Bisnis.com, JAKARTA — Setelah pemenang lelang proyek sistem penyediaan air minum (SPAM) Pekanbaru diumumkan, ada sejumlah tahapan lain yang mesti dilalui sebelum kontrak proyek tersebut ditandatangani.

Ketua Pengadaan Proyek SPAM Pekanbaru M. Suhandi menjelaskan bahwa pihaknya akan menerbitkan surat penunjukan pemenang lelang pada 6 November 2020.

"Tahapan selanjutnya setelah pengumunan pemenang lelang ini adalah penerbitan surat penunjukan pemenang oleh penanggung jawab proyek kerja sama [PJPK] pada 6 November 2020," ujarnya kepada Bisnis, Jumat (16/10/2020).

Penerbitan surat ini, menurutnya, akan dilakukan apabila selama masa sanggah yaitu 19—23 Oktober 2020 itu tidak ada pengajuan keberatan dari peserta lelang lainnya.

Kemudian, tahapan proyek SPAM akan berlanjut pada proses penandatanganan kontrak kerja sama antara PJPK dengan pemenang lelang.

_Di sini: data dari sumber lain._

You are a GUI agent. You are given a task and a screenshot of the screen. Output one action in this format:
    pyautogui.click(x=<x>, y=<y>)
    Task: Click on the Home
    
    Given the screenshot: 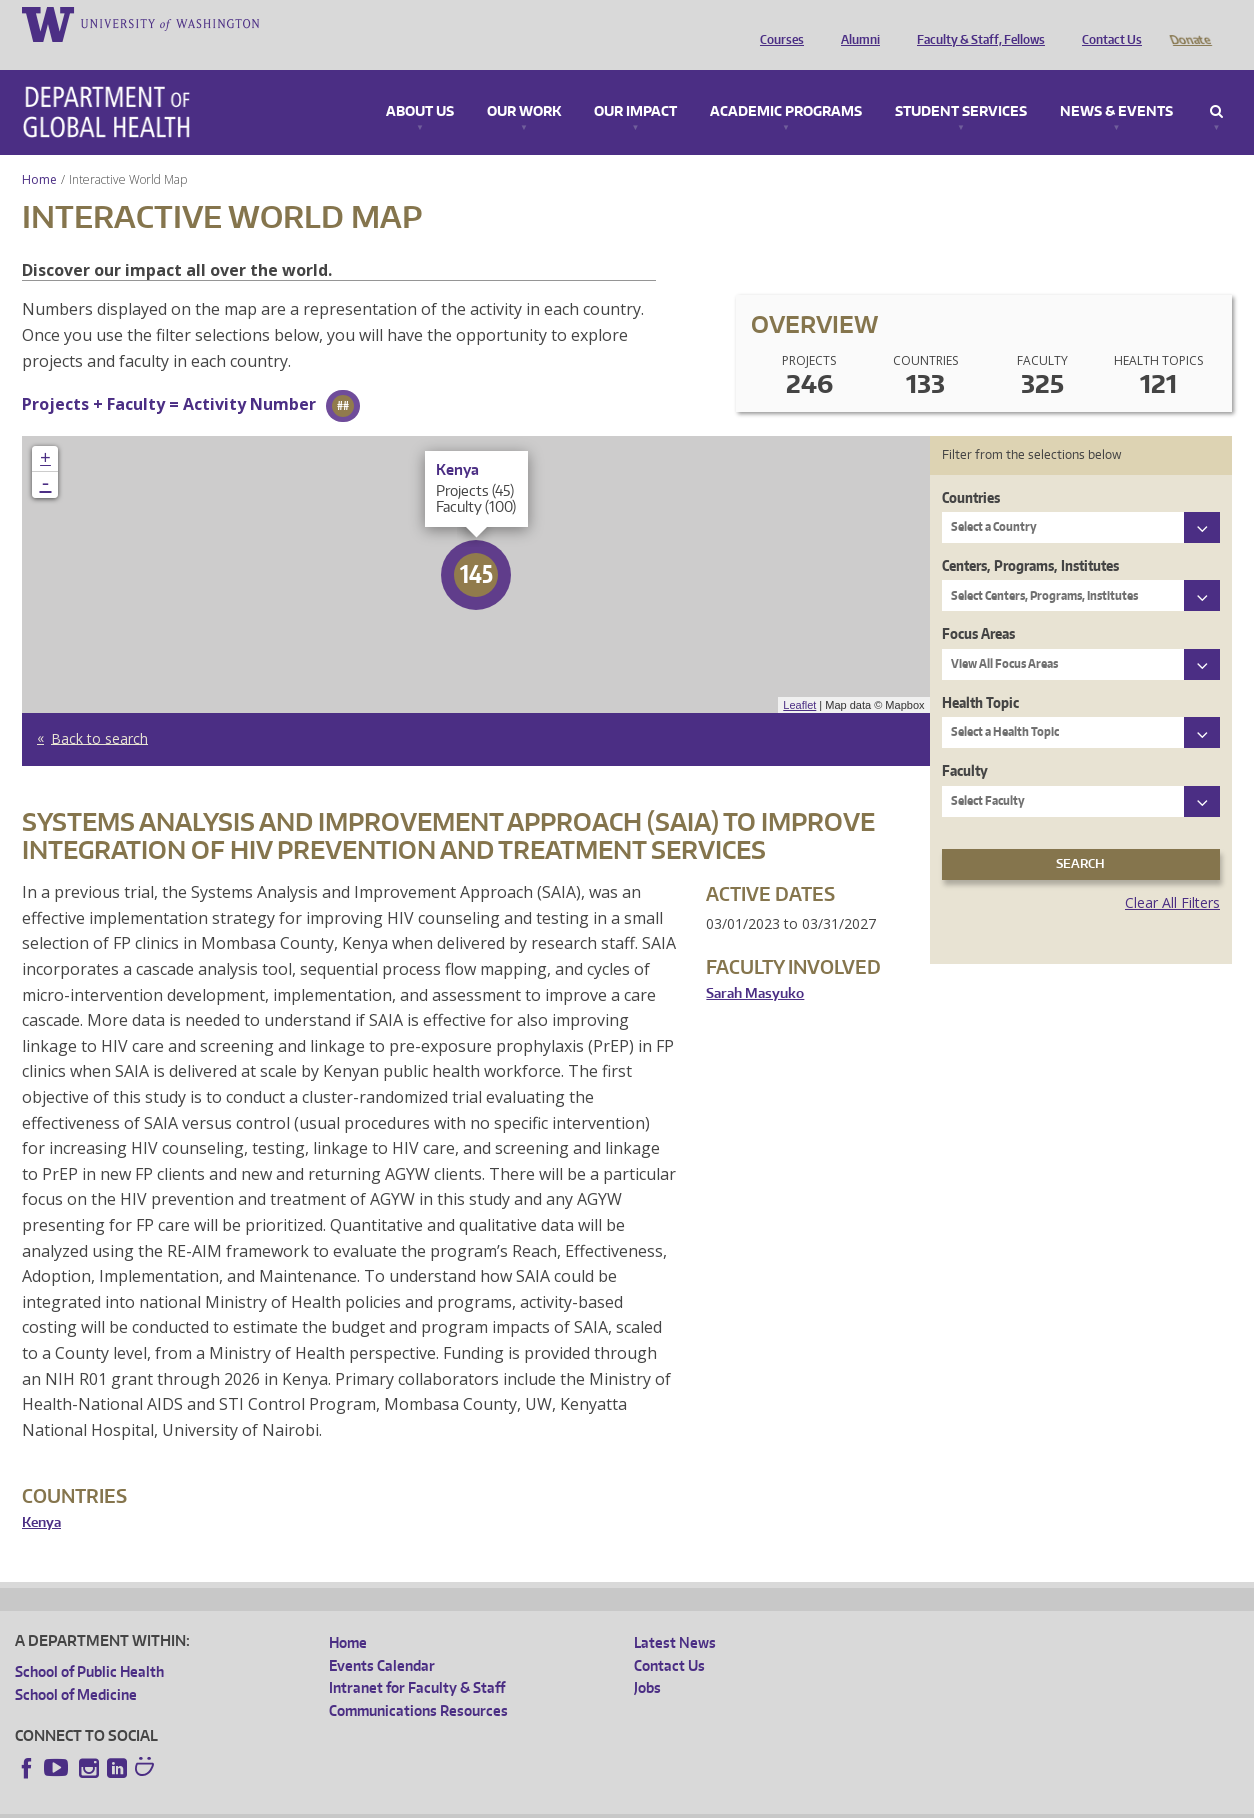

Rencananya penandatanganan kontrak itu dilakukan maksimal sekitar 40 hari setelah penerbitan surat penunjukan pemenang lelang.

Sebelumnya, konsorsium PT PP Infrastruktur-PT Memiontec Indonesia-PT Envitech Perkasa berhasil memenangi lelang proyek kerja sama pemerintah dan badan usaha (KPBU) SPAM Pekanbaru.

Dari informasi pengumuman lelang yang dimuat di website Pemkot Pekanbaru yakni di alamat pekanbaru.go.id, disebutkan bahwa konsorsium tersebut memenangi proyek SPAM Pekanbaru dari total enam peserta konsorsium yang lulus tahapan prakualifikasi.

Pada perincian pengumuman disebutkan konsorsium PP Infra-Mion-Tech ini mendapatkan total nilai dukungan kelayakan atau viability gap fund total value senilai Rp118,08 miliar.

Sementara itu, total biaya modal senilai Rp499,94 miliar. Kemudian total nilai biaya operasional mencapai Rp1,7 triliun

Simak berita lainnya seputar topik artikel ini, di sini :

spam
Editor : Zufrizal
Bisnis Indonesia bersama 3 media menggalang dana untuk membantu tenaga medis dan warga terdampak virus corona yang disalurkan melalui Yayasan Lumbung Pangan Indonesia (Rekening BNI: 200-5202-055).
Ayo, ikut membantu donasi sekarang! Klik Di Sini untuk info lebih lengkapnya.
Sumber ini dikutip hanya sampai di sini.